In Asia, China has left its one and five-year Loan Prime Rates unchanged as expected today, with the PBOC adding liquidity to the system via the repo market once again. The latter appears to be its favoured method of quiet support. Capturing the headlines were government officials over the weekend telling banks to limit speculation in the yuan, i.e., stop buying it. The PBOC also set a weaker yuan fix versus the US dollar today. Despite US dollar strength elsewhere, the yuan has continued to appreciate as well, thanks to strong export performance and domestic bond market inflows. The PBOC may finally be signalling that its tolerance for a stronger yuan, particularly on a TWI basis, is waning. A situation exacerbated by the fall of the euro and the yen.
The Bank of Korea has a policy announcement on Thursday with a 0.25% rate increase to 1.0% tentatively pencilled in by markets. I’m 50/50 on this as despite inflation being well north of 3.0%, the Bank of Korea may be watching developments internationally and erring to the side of caution. Notably, the won is not trading like the BOK is going to hike this week. Japan may announce a petroleum reserve release this week, and possibly more supplementary budget number 39459549409 details.
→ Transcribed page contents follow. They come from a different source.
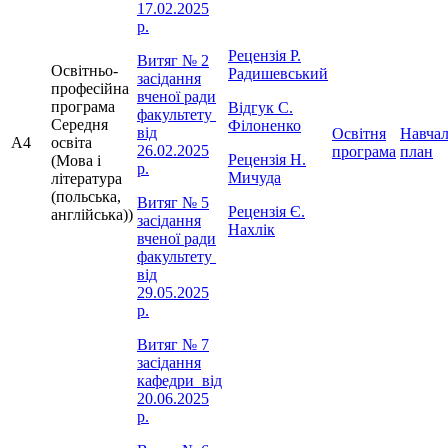
17.02.2025
р.
Рецензія Р.
Витяг № 2
Освітньо-
Радишевський
засідання
професійна
вченої ради
програма
Відгук С.
факультету
Середня
Філоненко
від
Освітня
Навча
A4
освіта
26.02.2025
програма
план
Рецензія Н.
(Мова і
р.
Мичуда
література
(польська,
Витяг № 5
Рецензія Є.
англійська))
засідання
Нахлік
вченої ради
факультету
від
29.05.2025
р.
Витяг № 7
засідання
кафедри від
20.06.2025
р.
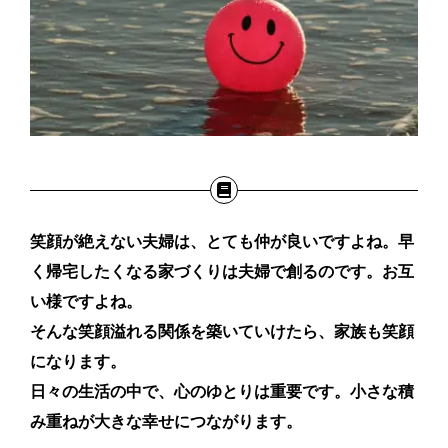
笑顔が絶えない夫婦は、とても仲が良いですよね。早
く帰宅したくなる家づくりは夫婦で創るのです。お互
い様ですよね。
そんな笑顔溢れる関係を築いていけたら、家族も笑顔
になります。
日々の生活の中で、心のゆとりは重要です。小さな積
み重ねが大きな幸せにつながります。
It is a short week in Japan with a national holiday tomorrow.
Speaking of central banks who have dropped the ball from their ivory towers and let the country down, the Reserve Bank of New Zealand announces its latest policy decision this Wednesday. Having postponed a previous rate hike due to the arrival and subsequent embedding of the delta-variant in New Zealand, the question on Wednesday is whether it will be 0.25% or 0.50%. As a Kiwi, I can tell you it needs to be 0.50% but markets appear to be pricing 0.25% if the NZD/USD rate is anything to go by. New Zealand releases Retail Sales tomorrow and if the QoQ Q3 number is positive, despite the Auckland lockdown, expect a 0.50% hike to get rapidly priced into the kiwi. Of course, the ambivalent economic inequality over heaters of the RBNZ may choose the global central bank strategy de rigour and go for a fence-sitting hawkishly dovish 0.25% hike. The New Zealand dollar could be in for a wild ride this week.
As for Asia today, I think it could best be described as nervously unchanged, and I don’t blame them for feeling that way one bit.